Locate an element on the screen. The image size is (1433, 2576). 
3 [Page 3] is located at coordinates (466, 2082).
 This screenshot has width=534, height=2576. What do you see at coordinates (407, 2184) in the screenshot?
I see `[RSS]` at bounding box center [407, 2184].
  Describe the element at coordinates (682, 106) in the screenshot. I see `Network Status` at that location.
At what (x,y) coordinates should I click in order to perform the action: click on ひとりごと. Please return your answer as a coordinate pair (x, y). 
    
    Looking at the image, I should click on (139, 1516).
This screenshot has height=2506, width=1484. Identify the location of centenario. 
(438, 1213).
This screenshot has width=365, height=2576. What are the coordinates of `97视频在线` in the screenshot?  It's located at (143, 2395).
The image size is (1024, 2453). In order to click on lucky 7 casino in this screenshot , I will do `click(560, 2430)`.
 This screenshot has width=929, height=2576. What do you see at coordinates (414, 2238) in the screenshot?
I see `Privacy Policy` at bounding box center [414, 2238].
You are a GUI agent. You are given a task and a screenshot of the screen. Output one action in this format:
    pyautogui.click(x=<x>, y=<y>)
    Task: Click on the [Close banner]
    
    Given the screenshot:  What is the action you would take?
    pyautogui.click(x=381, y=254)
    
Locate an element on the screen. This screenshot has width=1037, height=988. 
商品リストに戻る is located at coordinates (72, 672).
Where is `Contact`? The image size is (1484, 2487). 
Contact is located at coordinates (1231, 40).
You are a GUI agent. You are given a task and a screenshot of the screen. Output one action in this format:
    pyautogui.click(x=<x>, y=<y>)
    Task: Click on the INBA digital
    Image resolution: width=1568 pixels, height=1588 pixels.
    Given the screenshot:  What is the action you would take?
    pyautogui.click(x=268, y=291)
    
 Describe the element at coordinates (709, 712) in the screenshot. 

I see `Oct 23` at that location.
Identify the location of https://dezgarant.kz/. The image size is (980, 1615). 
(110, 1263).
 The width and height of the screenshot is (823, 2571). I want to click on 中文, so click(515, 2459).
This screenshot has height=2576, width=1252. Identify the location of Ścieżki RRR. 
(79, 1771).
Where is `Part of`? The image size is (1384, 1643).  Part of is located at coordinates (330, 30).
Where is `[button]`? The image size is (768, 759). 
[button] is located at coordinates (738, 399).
┄┄┄┄┄┄┄┄┄┄┄┄┄┄┄┄┄┄┄┄
▶ Required work: The records above, in their entirety, need to be set down again exactly.

▶ Exercise solution:
Locate an element on the screen. The image size is (1433, 2576). 
3 [Page 3] is located at coordinates (466, 2082).
 This screenshot has width=534, height=2576. What do you see at coordinates (407, 2184) in the screenshot?
I see `[RSS]` at bounding box center [407, 2184].
  Describe the element at coordinates (682, 106) in the screenshot. I see `Network Status` at that location.
At what (x,y) coordinates should I click in order to perform the action: click on ひとりごと. Please return your answer as a coordinate pair (x, y). 
    
    Looking at the image, I should click on (139, 1516).
This screenshot has height=2506, width=1484. Identify the location of centenario. 
(438, 1213).
This screenshot has width=365, height=2576. What are the coordinates of `97视频在线` in the screenshot?  It's located at (143, 2395).
The image size is (1024, 2453). In order to click on lucky 7 casino in this screenshot , I will do `click(560, 2430)`.
 This screenshot has width=929, height=2576. What do you see at coordinates (414, 2238) in the screenshot?
I see `Privacy Policy` at bounding box center [414, 2238].
You are a GUI agent. You are given a task and a screenshot of the screen. Output one action in this format:
    pyautogui.click(x=<x>, y=<y>)
    Task: Click on the [Close banner]
    
    Given the screenshot:  What is the action you would take?
    pyautogui.click(x=381, y=254)
    
Locate an element on the screen. This screenshot has width=1037, height=988. 
商品リストに戻る is located at coordinates (72, 672).
Where is `Contact`? The image size is (1484, 2487). 
Contact is located at coordinates (1231, 40).
You are a GUI agent. You are given a task and a screenshot of the screen. Output one action in this format:
    pyautogui.click(x=<x>, y=<y>)
    Task: Click on the INBA digital
    Image resolution: width=1568 pixels, height=1588 pixels.
    Given the screenshot:  What is the action you would take?
    pyautogui.click(x=268, y=291)
    
 Describe the element at coordinates (709, 712) in the screenshot. 

I see `Oct 23` at that location.
Identify the location of https://dezgarant.kz/. The image size is (980, 1615). 
(110, 1263).
 The width and height of the screenshot is (823, 2571). I want to click on 中文, so click(515, 2459).
This screenshot has height=2576, width=1252. Identify the location of Ścieżki RRR. 
(79, 1771).
Where is `Part of`? The image size is (1384, 1643).  Part of is located at coordinates (330, 30).
Where is `[button]`? The image size is (768, 759). 
[button] is located at coordinates (738, 399).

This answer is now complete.